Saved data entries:
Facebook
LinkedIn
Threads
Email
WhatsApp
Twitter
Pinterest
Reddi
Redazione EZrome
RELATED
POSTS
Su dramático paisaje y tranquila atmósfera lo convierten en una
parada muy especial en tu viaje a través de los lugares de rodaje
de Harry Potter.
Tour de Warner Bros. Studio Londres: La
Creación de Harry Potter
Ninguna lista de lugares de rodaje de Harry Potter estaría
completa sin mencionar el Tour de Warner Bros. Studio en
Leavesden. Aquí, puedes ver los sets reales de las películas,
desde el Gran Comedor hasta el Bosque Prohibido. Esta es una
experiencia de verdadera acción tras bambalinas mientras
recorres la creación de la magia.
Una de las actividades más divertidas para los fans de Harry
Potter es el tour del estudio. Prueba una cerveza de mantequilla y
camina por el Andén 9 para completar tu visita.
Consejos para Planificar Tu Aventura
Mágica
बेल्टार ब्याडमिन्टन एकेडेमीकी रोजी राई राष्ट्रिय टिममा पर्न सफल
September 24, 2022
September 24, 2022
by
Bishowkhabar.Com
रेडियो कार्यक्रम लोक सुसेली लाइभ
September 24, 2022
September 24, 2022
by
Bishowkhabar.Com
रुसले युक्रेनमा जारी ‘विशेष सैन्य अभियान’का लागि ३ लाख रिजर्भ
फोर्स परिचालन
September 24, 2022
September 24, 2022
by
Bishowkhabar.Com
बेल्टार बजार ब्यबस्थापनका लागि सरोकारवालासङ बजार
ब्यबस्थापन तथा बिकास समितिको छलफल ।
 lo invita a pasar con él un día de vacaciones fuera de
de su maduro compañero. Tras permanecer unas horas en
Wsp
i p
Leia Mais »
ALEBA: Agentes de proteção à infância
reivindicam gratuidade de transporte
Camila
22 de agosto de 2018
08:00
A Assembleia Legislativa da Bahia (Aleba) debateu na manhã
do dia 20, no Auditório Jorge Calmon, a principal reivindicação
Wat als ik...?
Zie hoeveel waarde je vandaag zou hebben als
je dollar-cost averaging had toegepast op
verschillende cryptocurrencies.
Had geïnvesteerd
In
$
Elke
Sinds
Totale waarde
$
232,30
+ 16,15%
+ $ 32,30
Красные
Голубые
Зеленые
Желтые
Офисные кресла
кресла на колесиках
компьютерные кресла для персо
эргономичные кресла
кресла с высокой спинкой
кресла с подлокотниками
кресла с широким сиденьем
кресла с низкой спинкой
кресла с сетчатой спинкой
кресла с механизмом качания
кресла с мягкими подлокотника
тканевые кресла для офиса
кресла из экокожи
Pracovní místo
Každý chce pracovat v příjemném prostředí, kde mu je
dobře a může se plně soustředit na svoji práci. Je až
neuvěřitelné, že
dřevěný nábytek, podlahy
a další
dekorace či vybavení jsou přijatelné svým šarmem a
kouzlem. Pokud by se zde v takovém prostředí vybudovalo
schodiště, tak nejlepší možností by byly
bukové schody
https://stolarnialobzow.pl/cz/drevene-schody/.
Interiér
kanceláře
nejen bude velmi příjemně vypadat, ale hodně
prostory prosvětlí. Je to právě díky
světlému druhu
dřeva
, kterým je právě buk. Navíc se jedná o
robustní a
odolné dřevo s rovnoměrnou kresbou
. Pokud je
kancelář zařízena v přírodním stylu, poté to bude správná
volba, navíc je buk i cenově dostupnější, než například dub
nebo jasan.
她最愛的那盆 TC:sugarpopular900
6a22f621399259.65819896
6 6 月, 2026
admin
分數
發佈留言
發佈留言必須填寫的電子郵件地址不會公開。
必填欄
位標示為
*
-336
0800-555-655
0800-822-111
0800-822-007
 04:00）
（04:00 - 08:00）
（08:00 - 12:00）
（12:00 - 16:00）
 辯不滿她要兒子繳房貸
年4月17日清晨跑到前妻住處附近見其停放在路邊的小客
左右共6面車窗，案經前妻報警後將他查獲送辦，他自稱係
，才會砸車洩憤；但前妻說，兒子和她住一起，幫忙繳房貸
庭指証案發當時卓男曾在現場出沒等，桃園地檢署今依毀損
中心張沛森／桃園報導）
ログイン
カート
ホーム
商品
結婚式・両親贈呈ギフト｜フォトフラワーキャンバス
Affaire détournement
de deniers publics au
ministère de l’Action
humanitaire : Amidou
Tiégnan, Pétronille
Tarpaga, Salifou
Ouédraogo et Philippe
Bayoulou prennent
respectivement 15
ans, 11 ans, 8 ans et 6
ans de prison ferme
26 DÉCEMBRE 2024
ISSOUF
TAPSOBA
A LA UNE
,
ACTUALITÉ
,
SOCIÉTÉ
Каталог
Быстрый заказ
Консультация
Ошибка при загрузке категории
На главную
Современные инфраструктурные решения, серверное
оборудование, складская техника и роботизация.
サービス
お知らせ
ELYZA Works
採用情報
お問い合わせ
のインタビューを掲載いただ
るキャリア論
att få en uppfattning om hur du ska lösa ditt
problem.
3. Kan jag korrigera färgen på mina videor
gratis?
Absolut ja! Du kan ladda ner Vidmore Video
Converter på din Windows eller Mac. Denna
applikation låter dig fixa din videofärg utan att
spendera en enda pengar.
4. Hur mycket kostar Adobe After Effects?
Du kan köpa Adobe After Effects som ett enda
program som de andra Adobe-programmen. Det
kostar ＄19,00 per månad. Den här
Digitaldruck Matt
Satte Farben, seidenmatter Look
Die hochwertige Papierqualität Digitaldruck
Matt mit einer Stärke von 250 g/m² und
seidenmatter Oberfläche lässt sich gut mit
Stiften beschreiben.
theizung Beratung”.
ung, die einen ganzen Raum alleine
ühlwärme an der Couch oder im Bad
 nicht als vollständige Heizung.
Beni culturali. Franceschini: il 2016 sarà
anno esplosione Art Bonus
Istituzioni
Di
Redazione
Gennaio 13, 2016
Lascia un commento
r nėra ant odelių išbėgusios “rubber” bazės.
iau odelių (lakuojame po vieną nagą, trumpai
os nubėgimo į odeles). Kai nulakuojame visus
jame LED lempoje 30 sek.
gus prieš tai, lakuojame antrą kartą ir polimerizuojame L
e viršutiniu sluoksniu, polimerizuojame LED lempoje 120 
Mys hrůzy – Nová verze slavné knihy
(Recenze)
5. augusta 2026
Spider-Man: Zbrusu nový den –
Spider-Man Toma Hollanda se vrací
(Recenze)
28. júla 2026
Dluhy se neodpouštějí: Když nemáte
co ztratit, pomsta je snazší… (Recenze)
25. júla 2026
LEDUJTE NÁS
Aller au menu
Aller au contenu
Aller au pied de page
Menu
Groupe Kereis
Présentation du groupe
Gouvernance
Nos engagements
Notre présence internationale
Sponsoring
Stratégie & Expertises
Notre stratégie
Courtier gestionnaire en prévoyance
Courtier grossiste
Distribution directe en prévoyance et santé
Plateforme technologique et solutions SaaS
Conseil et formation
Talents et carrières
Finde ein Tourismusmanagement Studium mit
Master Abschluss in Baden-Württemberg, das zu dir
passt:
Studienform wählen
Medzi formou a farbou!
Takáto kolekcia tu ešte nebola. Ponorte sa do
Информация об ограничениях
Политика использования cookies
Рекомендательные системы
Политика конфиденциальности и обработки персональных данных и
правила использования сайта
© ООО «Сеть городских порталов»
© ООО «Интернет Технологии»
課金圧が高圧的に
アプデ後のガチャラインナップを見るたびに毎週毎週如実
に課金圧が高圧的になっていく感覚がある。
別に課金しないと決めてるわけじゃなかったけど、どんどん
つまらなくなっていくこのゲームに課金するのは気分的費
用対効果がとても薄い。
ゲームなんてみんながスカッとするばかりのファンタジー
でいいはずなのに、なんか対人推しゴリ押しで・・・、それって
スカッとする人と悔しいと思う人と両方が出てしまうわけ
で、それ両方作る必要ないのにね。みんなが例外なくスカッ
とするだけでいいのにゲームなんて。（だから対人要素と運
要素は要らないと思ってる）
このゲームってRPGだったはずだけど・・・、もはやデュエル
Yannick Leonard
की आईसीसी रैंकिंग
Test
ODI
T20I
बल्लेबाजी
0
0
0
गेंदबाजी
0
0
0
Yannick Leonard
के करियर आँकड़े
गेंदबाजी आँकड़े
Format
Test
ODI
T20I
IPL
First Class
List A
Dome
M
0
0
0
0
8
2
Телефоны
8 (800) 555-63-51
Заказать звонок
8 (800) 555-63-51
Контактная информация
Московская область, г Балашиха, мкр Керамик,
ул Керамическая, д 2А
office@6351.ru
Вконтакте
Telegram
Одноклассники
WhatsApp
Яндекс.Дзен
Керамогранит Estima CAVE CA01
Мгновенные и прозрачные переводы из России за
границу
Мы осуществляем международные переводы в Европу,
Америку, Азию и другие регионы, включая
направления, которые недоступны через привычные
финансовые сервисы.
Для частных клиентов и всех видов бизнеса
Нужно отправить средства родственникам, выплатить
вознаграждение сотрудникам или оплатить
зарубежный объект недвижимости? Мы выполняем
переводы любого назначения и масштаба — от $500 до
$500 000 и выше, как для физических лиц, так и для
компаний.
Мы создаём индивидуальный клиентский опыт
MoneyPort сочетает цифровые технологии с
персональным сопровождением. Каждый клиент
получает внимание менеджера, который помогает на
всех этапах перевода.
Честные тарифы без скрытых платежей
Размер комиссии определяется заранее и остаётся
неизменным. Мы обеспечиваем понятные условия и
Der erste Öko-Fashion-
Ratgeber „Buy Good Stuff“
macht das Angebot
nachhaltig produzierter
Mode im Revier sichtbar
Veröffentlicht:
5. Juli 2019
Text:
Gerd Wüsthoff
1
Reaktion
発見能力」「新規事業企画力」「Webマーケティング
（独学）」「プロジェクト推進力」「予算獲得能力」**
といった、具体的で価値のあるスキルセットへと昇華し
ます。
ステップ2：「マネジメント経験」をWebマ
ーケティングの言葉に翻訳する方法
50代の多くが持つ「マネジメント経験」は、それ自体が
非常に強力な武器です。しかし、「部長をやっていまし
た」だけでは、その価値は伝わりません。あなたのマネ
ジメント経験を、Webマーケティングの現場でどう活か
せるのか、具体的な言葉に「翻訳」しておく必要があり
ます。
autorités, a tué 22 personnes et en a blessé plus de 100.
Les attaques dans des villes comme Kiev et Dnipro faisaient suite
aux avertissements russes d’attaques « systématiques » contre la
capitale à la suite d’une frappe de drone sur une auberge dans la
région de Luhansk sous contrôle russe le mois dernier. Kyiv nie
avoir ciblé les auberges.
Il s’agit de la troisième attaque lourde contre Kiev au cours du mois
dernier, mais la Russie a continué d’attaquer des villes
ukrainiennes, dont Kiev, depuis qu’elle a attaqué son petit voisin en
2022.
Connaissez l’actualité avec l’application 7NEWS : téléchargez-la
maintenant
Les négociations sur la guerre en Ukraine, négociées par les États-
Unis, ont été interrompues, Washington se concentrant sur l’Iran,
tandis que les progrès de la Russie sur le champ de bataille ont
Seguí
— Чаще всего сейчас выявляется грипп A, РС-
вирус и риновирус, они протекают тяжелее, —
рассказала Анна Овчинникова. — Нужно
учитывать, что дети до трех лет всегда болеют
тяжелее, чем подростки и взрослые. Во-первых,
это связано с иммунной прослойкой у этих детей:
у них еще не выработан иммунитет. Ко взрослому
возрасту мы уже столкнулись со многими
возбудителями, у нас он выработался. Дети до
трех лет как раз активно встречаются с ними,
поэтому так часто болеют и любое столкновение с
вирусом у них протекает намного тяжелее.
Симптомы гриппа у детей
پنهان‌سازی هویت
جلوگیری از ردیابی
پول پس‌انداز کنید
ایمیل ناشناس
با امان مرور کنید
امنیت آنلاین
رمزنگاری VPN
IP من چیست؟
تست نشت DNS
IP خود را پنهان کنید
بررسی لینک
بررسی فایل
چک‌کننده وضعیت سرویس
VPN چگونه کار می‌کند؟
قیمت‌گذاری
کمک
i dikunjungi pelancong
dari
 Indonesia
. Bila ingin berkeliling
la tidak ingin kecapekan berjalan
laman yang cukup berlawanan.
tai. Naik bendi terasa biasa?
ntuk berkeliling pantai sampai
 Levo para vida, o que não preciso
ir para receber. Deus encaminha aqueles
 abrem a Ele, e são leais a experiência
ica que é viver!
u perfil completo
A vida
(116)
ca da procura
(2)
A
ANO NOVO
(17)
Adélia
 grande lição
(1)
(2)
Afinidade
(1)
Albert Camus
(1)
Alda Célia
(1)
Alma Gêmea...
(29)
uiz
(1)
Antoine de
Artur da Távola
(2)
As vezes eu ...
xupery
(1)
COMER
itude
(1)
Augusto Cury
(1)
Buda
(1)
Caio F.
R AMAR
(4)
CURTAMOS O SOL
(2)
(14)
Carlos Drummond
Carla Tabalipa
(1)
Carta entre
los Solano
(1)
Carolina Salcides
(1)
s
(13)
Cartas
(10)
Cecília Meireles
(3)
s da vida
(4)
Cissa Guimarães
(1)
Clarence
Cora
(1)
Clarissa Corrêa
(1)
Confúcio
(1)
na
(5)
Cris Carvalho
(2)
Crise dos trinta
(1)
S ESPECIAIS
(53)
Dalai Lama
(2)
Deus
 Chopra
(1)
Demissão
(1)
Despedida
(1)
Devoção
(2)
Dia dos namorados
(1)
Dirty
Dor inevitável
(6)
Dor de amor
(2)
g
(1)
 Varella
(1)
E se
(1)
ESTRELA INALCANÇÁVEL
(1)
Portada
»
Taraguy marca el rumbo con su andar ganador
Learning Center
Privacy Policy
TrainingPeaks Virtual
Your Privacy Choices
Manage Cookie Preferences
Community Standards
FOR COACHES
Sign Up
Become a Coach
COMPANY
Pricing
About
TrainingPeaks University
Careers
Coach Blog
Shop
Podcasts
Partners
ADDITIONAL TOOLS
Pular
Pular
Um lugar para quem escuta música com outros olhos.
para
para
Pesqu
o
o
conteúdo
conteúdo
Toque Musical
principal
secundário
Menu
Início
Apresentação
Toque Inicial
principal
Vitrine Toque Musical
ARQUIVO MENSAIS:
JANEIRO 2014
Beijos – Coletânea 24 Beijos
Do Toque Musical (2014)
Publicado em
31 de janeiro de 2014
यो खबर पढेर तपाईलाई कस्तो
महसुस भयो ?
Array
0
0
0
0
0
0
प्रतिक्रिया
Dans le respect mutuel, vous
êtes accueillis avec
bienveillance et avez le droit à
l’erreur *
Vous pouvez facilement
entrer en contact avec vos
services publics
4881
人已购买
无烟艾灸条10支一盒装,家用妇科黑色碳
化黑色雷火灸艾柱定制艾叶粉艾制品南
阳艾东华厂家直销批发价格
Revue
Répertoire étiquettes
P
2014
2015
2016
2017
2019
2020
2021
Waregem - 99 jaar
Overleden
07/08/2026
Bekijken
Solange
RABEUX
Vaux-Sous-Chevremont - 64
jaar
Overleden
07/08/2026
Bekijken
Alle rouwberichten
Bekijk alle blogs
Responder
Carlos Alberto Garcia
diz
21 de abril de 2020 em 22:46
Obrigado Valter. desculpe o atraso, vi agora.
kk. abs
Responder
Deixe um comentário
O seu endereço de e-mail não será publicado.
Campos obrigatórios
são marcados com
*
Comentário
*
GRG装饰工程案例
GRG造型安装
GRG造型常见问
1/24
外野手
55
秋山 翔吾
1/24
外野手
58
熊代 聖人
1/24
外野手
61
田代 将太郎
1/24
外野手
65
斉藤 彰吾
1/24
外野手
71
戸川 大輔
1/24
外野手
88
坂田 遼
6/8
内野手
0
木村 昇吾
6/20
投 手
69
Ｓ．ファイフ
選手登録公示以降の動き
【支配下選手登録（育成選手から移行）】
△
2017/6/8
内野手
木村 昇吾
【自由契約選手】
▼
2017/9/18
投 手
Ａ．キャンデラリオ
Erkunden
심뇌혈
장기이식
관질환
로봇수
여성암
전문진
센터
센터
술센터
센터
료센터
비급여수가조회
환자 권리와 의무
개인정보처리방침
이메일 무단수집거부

§ WHAT YOU NEED TO DO
Of the entries above, transcribe exactly those lines that fall between the line containing "nejen bude velmi příjemně vypadat, ale hodně" and the line containing "4. Hur mycket kostar Adobe After Effects?", together with those two lines.

§ REPLY
nejen bude velmi příjemně vypadat, ale hodně
prostory prosvětlí. Je to právě díky
světlému druhu
dřeva
, kterým je právě buk. Navíc se jedná o
robustní a
odolné dřevo s rovnoměrnou kresbou
. Pokud je
kancelář zařízena v přírodním stylu, poté to bude správná
volba, navíc je buk i cenově dostupnější, než například dub
nebo jasan.
她最愛的那盆 TC:sugarpopular900
6a22f621399259.65819896
6 6 月, 2026
admin
分數
發佈留言
發佈留言必須填寫的電子郵件地址不會公開。
必填欄
位標示為
*
-336
0800-555-655
0800-822-111
0800-822-007
 04:00）
（04:00 - 08:00）
（08:00 - 12:00）
（12:00 - 16:00）
 辯不滿她要兒子繳房貸
年4月17日清晨跑到前妻住處附近見其停放在路邊的小客
左右共6面車窗，案經前妻報警後將他查獲送辦，他自稱係
，才會砸車洩憤；但前妻說，兒子和她住一起，幫忙繳房貸
庭指証案發當時卓男曾在現場出沒等，桃園地檢署今依毀損
中心張沛森／桃園報導）
ログイン
カート
ホーム
商品
結婚式・両親贈呈ギフト｜フォトフラワーキャンバス
Affaire détournement
de deniers publics au
ministère de l’Action
humanitaire : Amidou
Tiégnan, Pétronille
Tarpaga, Salifou
Ouédraogo et Philippe
Bayoulou prennent
respectivement 15
ans, 11 ans, 8 ans et 6
ans de prison ferme
26 DÉCEMBRE 2024
ISSOUF
TAPSOBA
A LA UNE
,
ACTUALITÉ
,
SOCIÉTÉ
Каталог
Быстрый заказ
Консультация
Ошибка при загрузке категории
На главную
Современные инфраструктурные решения, серверное
оборудование, складская техника и роботизация.
サービス
お知らせ
ELYZA Works
採用情報
お問い合わせ
のインタビューを掲載いただ
るキャリア論
att få en uppfattning om hur du ska lösa ditt
problem.
3. Kan jag korrigera färgen på mina videor
gratis?
Absolut ja! Du kan ladda ner Vidmore Video
Converter på din Windows eller Mac. Denna
applikation låter dig fixa din videofärg utan att
spendera en enda pengar.
4. Hur mycket kostar Adobe After Effects?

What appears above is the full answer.